A violência obstetrícia em debate no Brasil
Enviada em 03/09/2021
No documentário “Nascer no Brasil”, é exposto um drama em debate no Brasil: a violência obstetrícia, que se configura como toda forma de silenciar, agredir e realizar procedimentos sem a autorização das parturientes. Para além das telas, no entanto, infelizmente essa conjuntura se faz presente na realidade brasileira e impõe prejuízos às mulheres, tanto no que diz respeito à danos na saúde mental, quanto na autonomia durante o parto.
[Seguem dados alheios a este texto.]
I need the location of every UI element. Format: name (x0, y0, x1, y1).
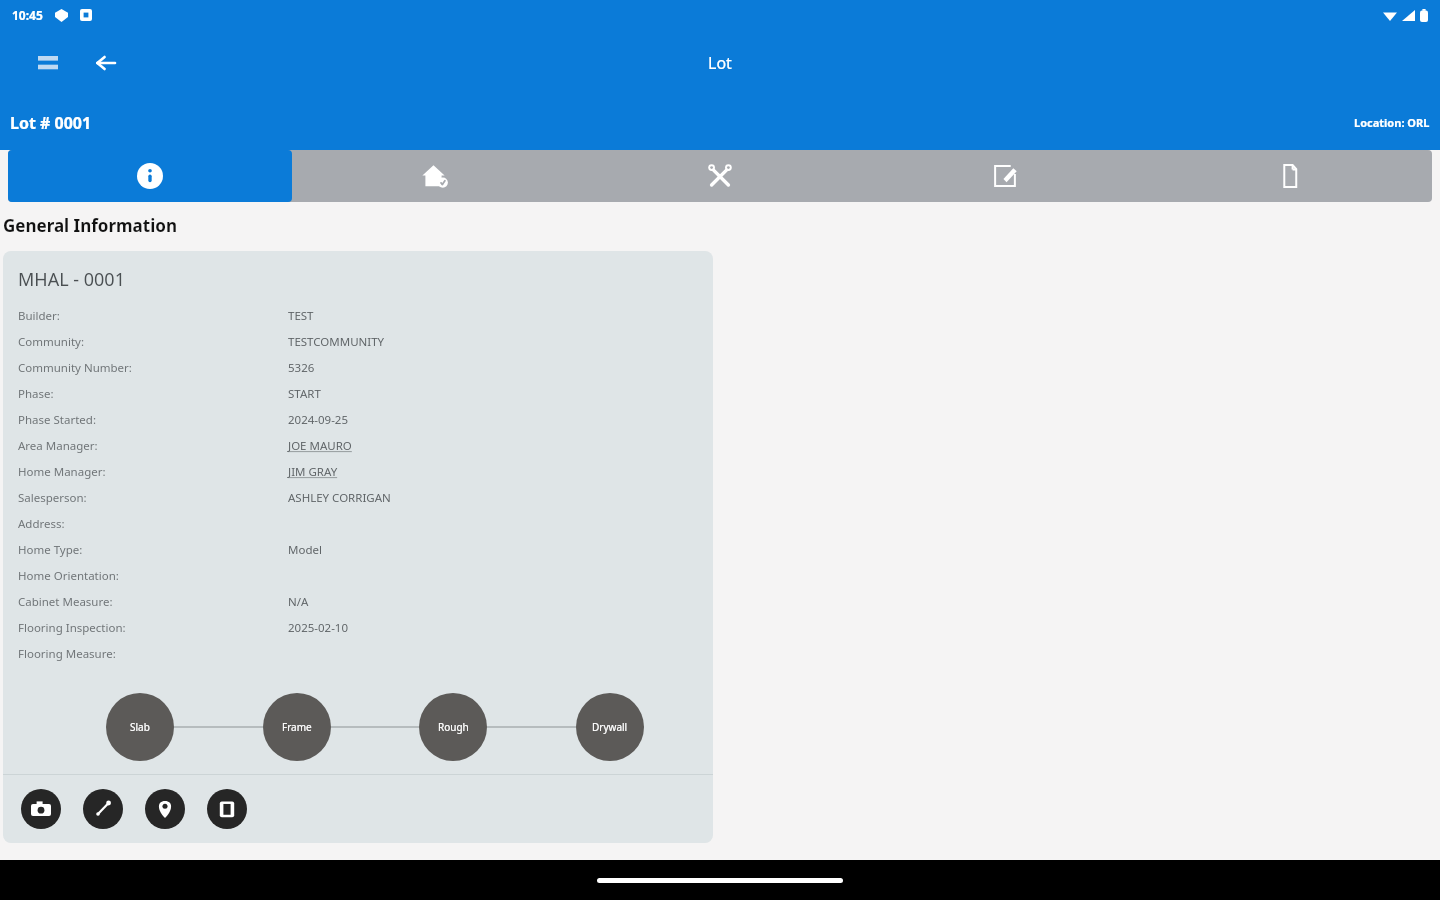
staticText: Frame (282, 720, 312, 734)
button[interactable]: Notes (207, 789, 247, 829)
staticText: Lot # 0001 (10, 112, 92, 134)
staticText: Community Number: (18, 360, 132, 376)
staticText: ASHLEY CORRIGAN (288, 490, 391, 506)
staticText: Lot (708, 52, 732, 74)
staticText: Location: ORL (1354, 115, 1430, 130)
staticText: Area Manager: (18, 438, 98, 454)
staticText: TESTCOMMUNITY (288, 334, 385, 350)
staticText: Drywall (592, 720, 628, 734)
button[interactable]: Location (145, 789, 185, 829)
button[interactable]: Back (86, 44, 124, 82)
staticText: 2025-02-10 (288, 620, 349, 636)
button[interactable]: Camera (21, 789, 61, 829)
button[interactable]: Attachment (83, 789, 123, 829)
staticText: Slab (130, 720, 150, 734)
staticText: Phase: (18, 386, 54, 402)
staticText: Salesperson: (18, 490, 87, 506)
staticText: Home Type: (18, 542, 83, 558)
staticText: Home Orientation: (18, 568, 119, 584)
staticText: MHAL - 0001 (18, 267, 125, 292)
button[interactable]: Edit (862, 150, 1147, 202)
staticText: 10:45 (12, 7, 43, 23)
button[interactable]: Information (8, 150, 292, 202)
staticText: Community: (18, 334, 85, 350)
staticText: Flooring Inspection: (18, 620, 126, 636)
staticText: 5326 (288, 360, 315, 376)
staticText: TEST (288, 308, 314, 324)
staticText: Phase Started: (18, 412, 96, 428)
staticText: JOE MAURO (288, 438, 352, 454)
button[interactable]: Menu (30, 45, 66, 81)
staticText: General Information (3, 214, 177, 237)
button[interactable]: Tools (577, 150, 862, 202)
staticText: Address: (18, 516, 65, 532)
button[interactable]: Documents (1147, 150, 1432, 202)
staticText: Model (288, 542, 322, 558)
staticText: START (288, 386, 321, 402)
staticText: Builder: (18, 308, 60, 324)
staticText: Rough (438, 720, 469, 734)
staticText: Flooring Measure: (18, 646, 116, 662)
staticText: 2024-09-25 (288, 412, 349, 428)
staticText: Home Manager: (18, 464, 106, 480)
button[interactable]: Home (292, 150, 577, 202)
staticText: Cabinet Measure: (18, 594, 113, 610)
staticText: JIM GRAY (288, 464, 338, 480)
staticText: N/A (288, 594, 309, 610)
Destarte, é necessário que essa chaga social seja resolvida, a fim de que o documentário fique restrito ao campo cinematográfico.
Nesse sentido, é relevante destacar que a violência obstetrícia em questão no Brasil impõe danos à saúde mental das mulheres. Sob esse viés, insultos, maus-tratos e agressividade ao se dirigir às pacientes ferem a gestante emocionalmente, deixando marcas que perdurarão por toda a vida. Esse nefasto cenário se enquadra na teoria da “violência simbólica”, do sociólogo francês Pierre Bourdieu, que diz que o corpo social tende, por vezes, a violentar simbolicamente, provocando danos psicológicos. Dessa forma, ao serem vítimas dessa violação, as grávidas poderão desenvolver distúrbios como a depressão e a ansiedade, além de sofrerem impactos negativos em outras áreas de suas vidas, tais como a afetiva e a profissional. Assim, é fulcral que se invista em estratégias que coíbam essa contravenção à saúde psíquica das mães.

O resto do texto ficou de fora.